== PROMPT ==
Produce a faithful copy of the data, one that leaves out the pictures.

== SOURCE DATA ==
═══

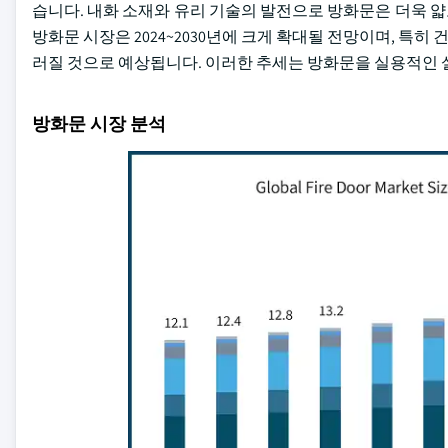
습니다. 내화 소재와 유리 기술의 발전으로 방화문은 더욱 
방화문 시장은 2024~2030년에 크게 확대될 전망이며, 특
러질 것으로 예상됩니다. 이러한 추세는 방화문을 실용적인 
방화문 시장 분석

═══

== SOLUTION TO THIS TASK ==
습니다. 내화 소재와 유리 기술의 발전으로 방화문은 더욱 
방화문 시장은 2024~2030년에 크게 확대될 전망이며, 특
러질 것으로 예상됩니다. 이러한 추세는 방화문을 실용적인 
방화문 시장 분석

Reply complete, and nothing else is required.